Mickelson, 45, has won 42 PGA Tour tournaments, including five major championships and is one of the most widely recognized golfers in the game’s history. The course, called Mickelson National and expected to operate as a private club, was commissioned by Windmill Golf, the operator of several Alberta golf courses, and is expected to open in 2018.
The interesting question is whether Mickelson will be there. Assuming the course doesn’t get the Canadian Open until 2020-22, that would make Phil past 50. He hasn’t won since taking the British Open two years ago, and you wonder if age is catching up with him already. Still, having him in the field would be a big deal—he hasn’t played a Canadian Open since 2004, and I don’t expect to see him at Glen Abbey any time soon.
Mickelson really sells his involvement with the project, despite the fact he was there for the first time yesterday. He talks passionately about his vision for the course, about having tees for children and loops of holes that would allow one to play a couple and then play back in. He’s even talking about creating something so the first hole could be played in reverse. I think he lost some of the crowd by discussing the fairway contours and the slope on the greens (they wanted to hear big picture ideas, not nuances), but it showed to me that he’d involved, though Rick Smith really has the lead on the project and has been out a lot.

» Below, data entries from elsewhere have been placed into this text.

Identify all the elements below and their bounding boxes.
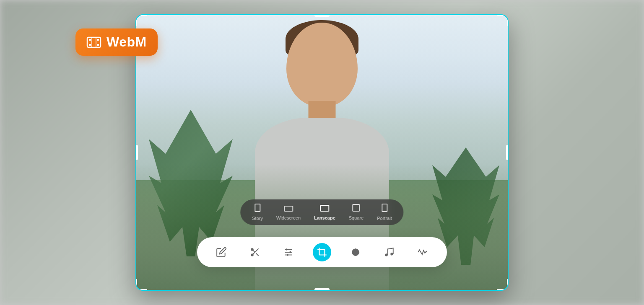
webm-label: WebM — [106, 34, 147, 50]
svg-point-9 — [289, 251, 291, 253]
story-icon — [254, 204, 260, 214]
aspect-portrait[interactable]: Portrait — [377, 204, 392, 221]
crop-corner-bl[interactable] — [135, 279, 147, 291]
crop-corner-tl[interactable] — [135, 14, 147, 26]
svg-point-10 — [287, 254, 288, 256]
landscape-icon — [320, 204, 329, 213]
main-card: Story Widescreen Lanscape Square Portrai… — [135, 14, 509, 291]
svg-line-4 — [253, 251, 255, 252]
svg-rect-18 — [89, 44, 91, 46]
aspect-widescreen[interactable]: Widescreen — [276, 204, 301, 220]
square-icon — [353, 204, 360, 213]
side-handle-left[interactable] — [135, 145, 138, 160]
filter-tool[interactable] — [346, 243, 365, 261]
aspect-square[interactable]: Square — [349, 204, 364, 220]
adjust-tool[interactable] — [279, 243, 298, 261]
wave-tool[interactable] — [413, 243, 432, 261]
scene: Story Widescreen Lanscape Square Portrai… — [0, 0, 644, 305]
side-handle-top[interactable] — [314, 14, 330, 17]
side-handle-right[interactable] — [506, 145, 509, 160]
sliders-icon — [283, 247, 294, 258]
audio-tool[interactable] — [380, 243, 398, 261]
landscape-label: Lanscape — [314, 215, 335, 220]
crop-corner-br[interactable] — [497, 279, 509, 291]
svg-rect-15 — [87, 37, 101, 47]
svg-rect-19 — [97, 44, 99, 46]
crop-corner-tr[interactable] — [497, 14, 509, 26]
svg-rect-16 — [89, 39, 91, 41]
crop-icon — [317, 247, 327, 258]
video-area: Story Widescreen Lanscape Square Portrai… — [135, 14, 509, 291]
svg-line-3 — [256, 253, 259, 256]
svg-point-0 — [251, 248, 254, 251]
widescreen-label: Widescreen — [276, 215, 301, 220]
side-handle-bottom[interactable] — [314, 288, 330, 291]
svg-point-8 — [286, 248, 288, 250]
svg-point-1 — [251, 253, 254, 256]
pencil-icon — [216, 247, 227, 258]
filter-icon — [350, 247, 361, 258]
crop-tool[interactable] — [313, 243, 331, 261]
music-icon — [384, 247, 395, 258]
edit-tool[interactable] — [212, 243, 231, 261]
plants-overlay — [136, 164, 508, 290]
webm-film-icon — [86, 35, 101, 50]
wave-icon — [417, 247, 428, 258]
webm-badge: WebM — [75, 28, 158, 56]
story-label: Story — [252, 216, 263, 221]
svg-point-13 — [385, 253, 388, 256]
tool-toolbar — [197, 237, 447, 267]
svg-point-14 — [390, 253, 393, 256]
portrait-icon — [382, 204, 387, 214]
square-label: Square — [349, 215, 364, 220]
svg-rect-17 — [97, 39, 99, 41]
widescreen-icon — [284, 204, 293, 213]
portrait-label: Portrait — [377, 216, 392, 221]
cut-tool[interactable] — [246, 243, 264, 261]
aspect-ratio-toolbar: Story Widescreen Lanscape Square Portrai… — [240, 199, 403, 225]
svg-rect-11 — [319, 250, 325, 255]
aspect-landscape[interactable]: Lanscape — [314, 204, 335, 220]
aspect-story[interactable]: Story — [252, 204, 263, 221]
scissors-icon — [249, 247, 260, 258]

But as he was leaving and preparing to fly out, Mickelson insisted he return to the course just to check a few details and was already discussing his return in a few weeks.
How is the project? Coming along, though it is still two years away from completion. Still, many of the holes are pretty clear now, especially the 10th, and 11th. And membership sales for the course have been brisk, despite the slowdown in oil pricing.